>>>>

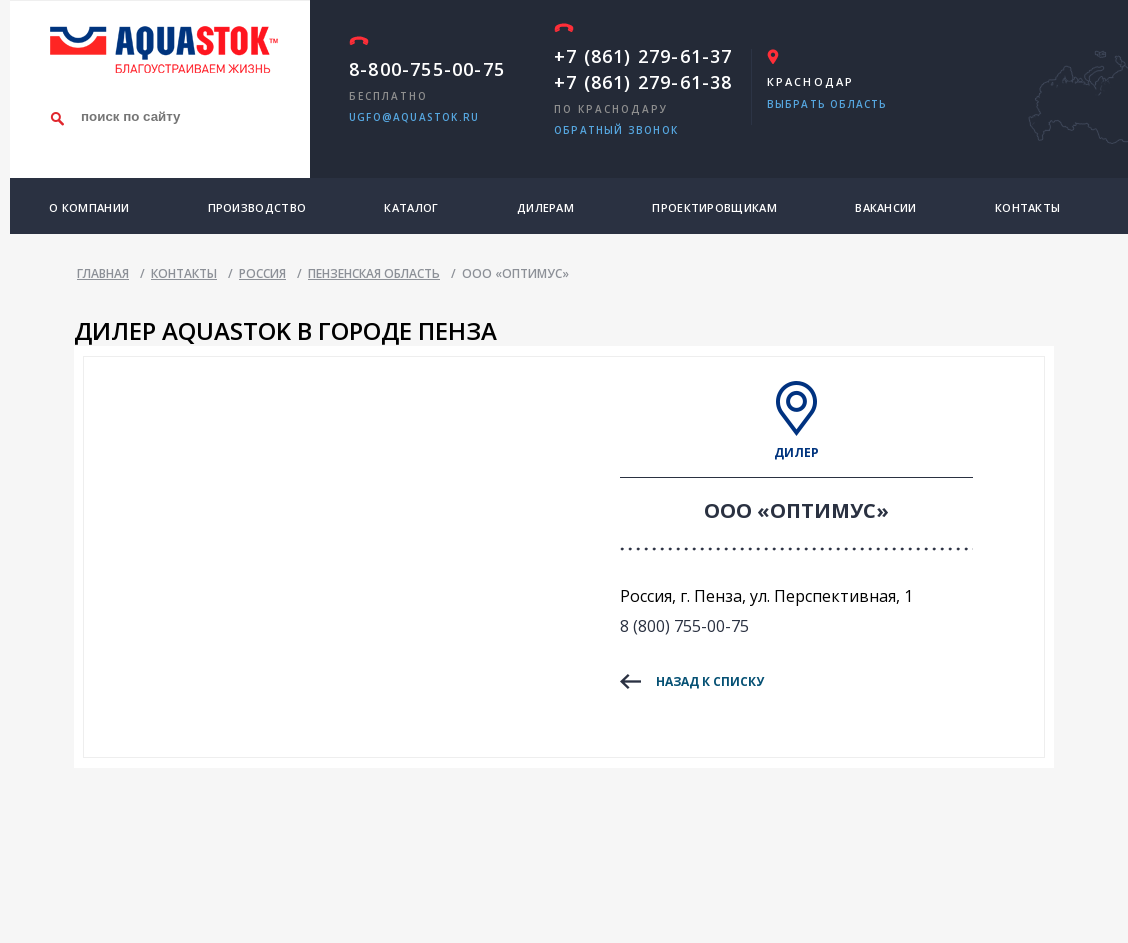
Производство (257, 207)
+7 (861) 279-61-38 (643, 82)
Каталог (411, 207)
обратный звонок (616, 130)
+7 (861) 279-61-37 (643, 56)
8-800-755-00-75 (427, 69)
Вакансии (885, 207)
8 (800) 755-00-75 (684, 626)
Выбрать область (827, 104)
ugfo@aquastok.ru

<<<<
>>>>

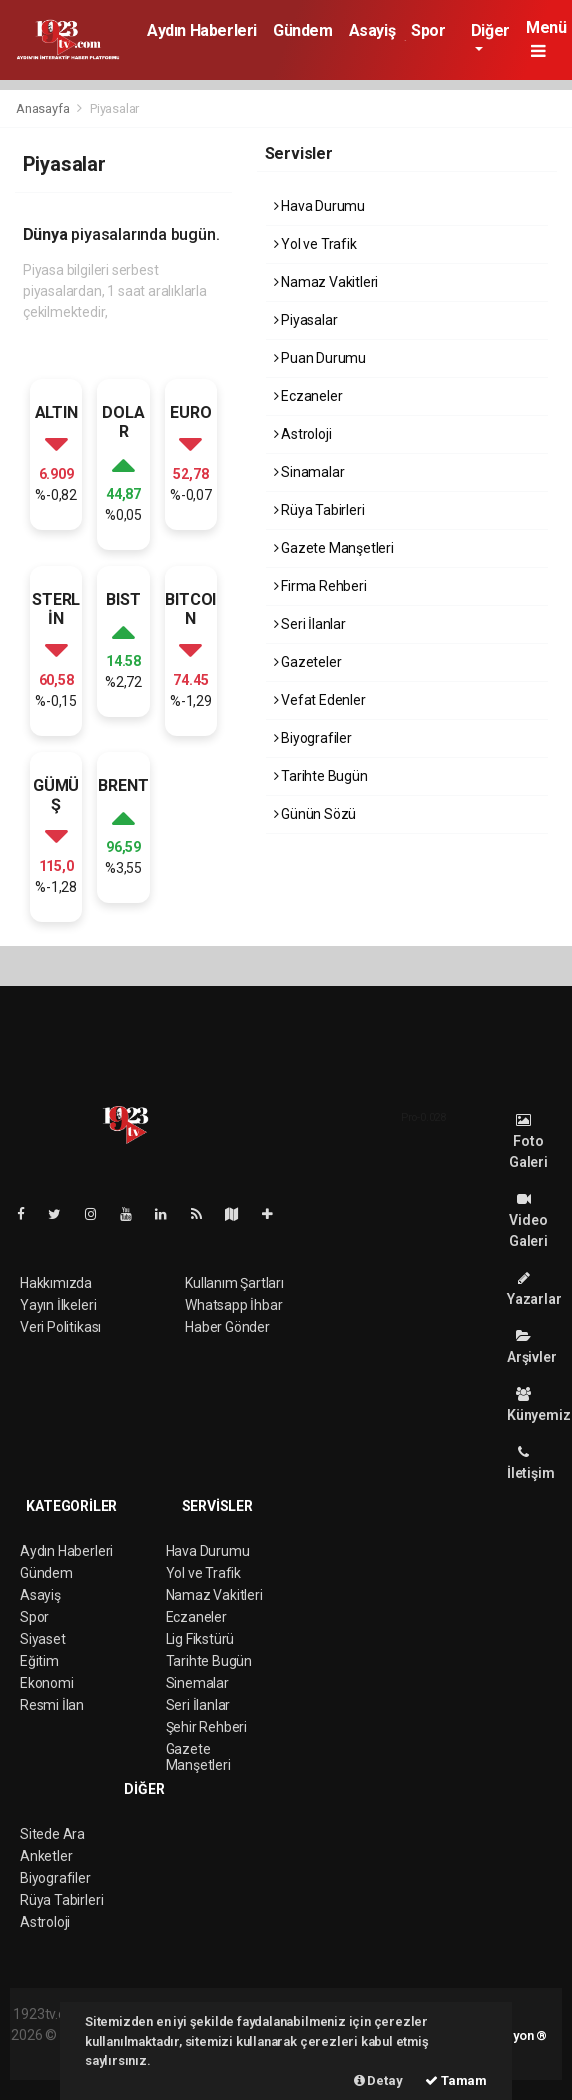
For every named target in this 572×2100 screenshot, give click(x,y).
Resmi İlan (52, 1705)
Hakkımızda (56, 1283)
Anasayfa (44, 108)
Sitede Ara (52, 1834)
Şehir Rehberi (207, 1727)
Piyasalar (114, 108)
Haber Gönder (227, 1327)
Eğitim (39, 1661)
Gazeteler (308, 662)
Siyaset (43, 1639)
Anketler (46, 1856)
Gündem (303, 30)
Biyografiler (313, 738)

<<<<
>>>>

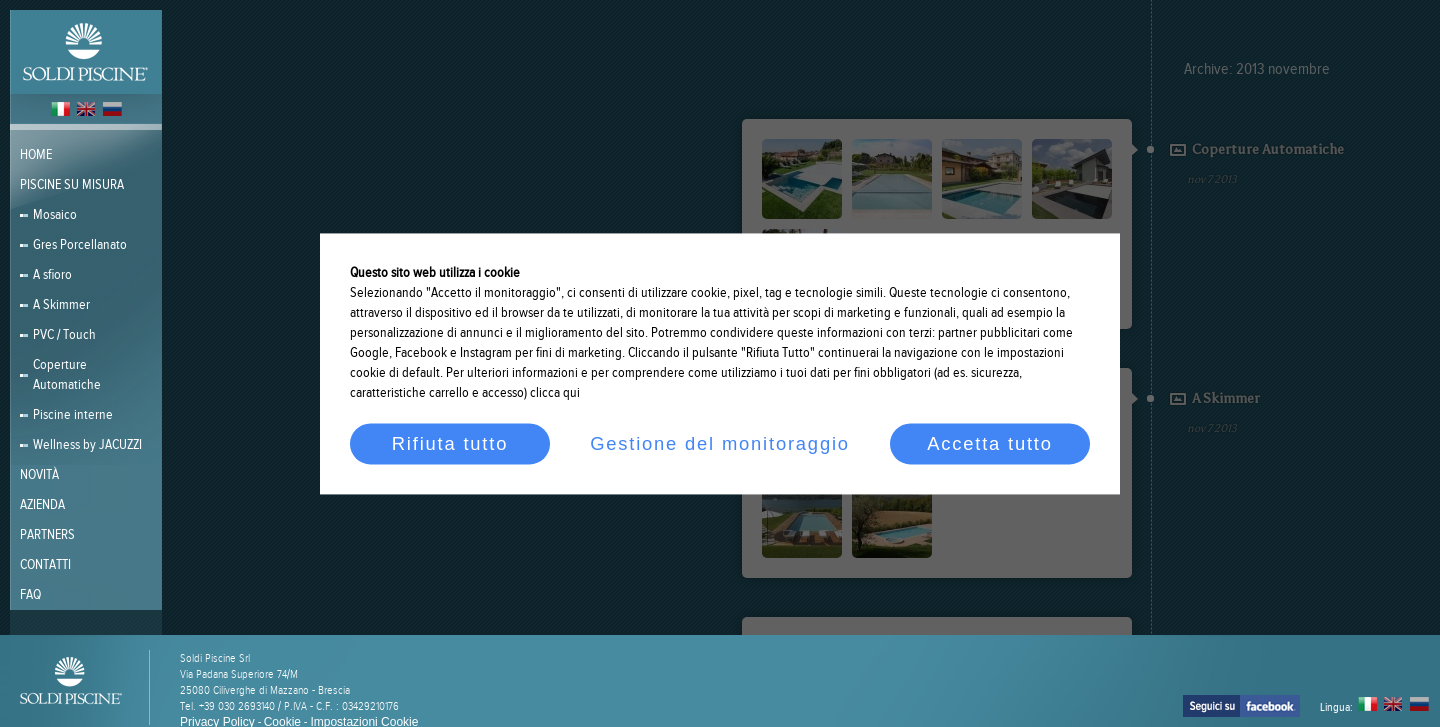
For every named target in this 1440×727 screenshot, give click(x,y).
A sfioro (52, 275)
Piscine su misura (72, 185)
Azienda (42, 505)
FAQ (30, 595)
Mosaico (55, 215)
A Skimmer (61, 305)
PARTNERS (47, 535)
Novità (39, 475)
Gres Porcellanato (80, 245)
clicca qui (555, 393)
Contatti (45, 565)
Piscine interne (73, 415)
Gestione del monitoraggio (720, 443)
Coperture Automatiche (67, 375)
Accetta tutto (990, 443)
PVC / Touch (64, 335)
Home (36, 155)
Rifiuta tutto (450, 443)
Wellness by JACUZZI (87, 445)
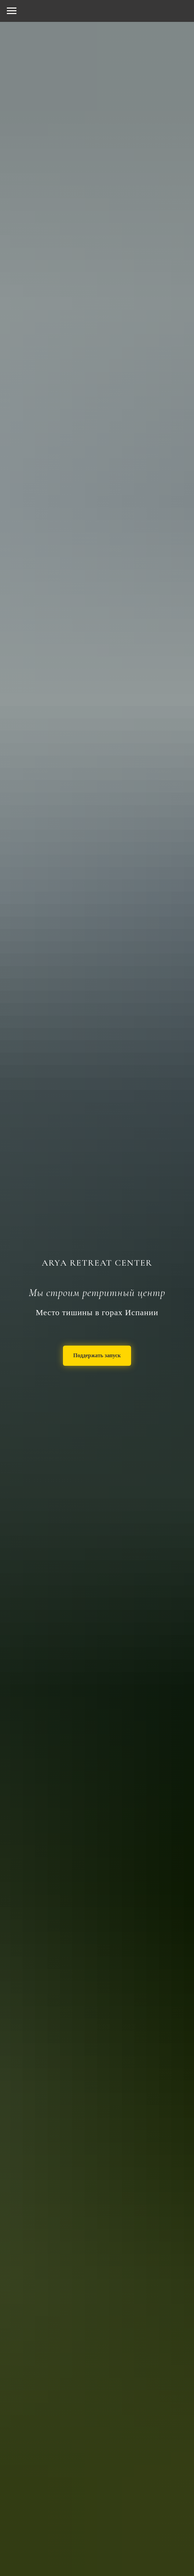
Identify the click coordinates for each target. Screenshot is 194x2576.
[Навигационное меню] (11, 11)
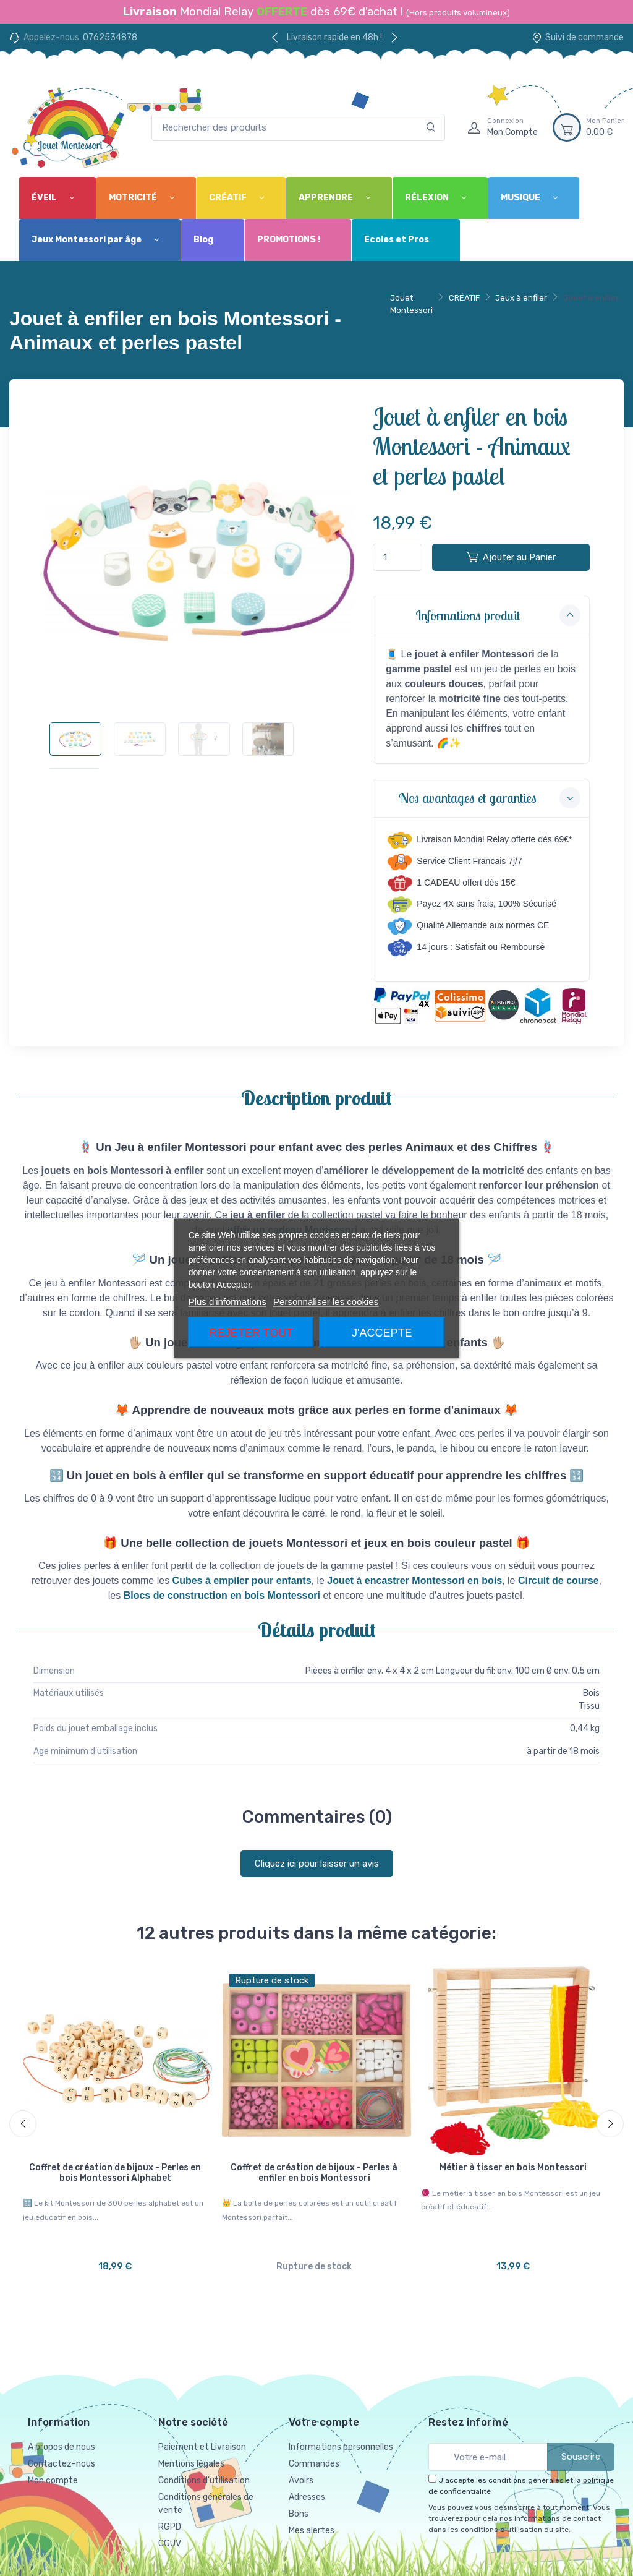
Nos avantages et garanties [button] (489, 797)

<<<<

WHAT THE EXERCISE ASKS: Copy out every line of the data in which the word "click" is found.

SOLUTION FOR THIS TASK:
For every named target in this 572×2100 screenshot, give click(x,y).
For every named target in this 1440×727 screenshot, give click(x,y).
Identify the click coordinates for each target. Screenshot is 194x2576.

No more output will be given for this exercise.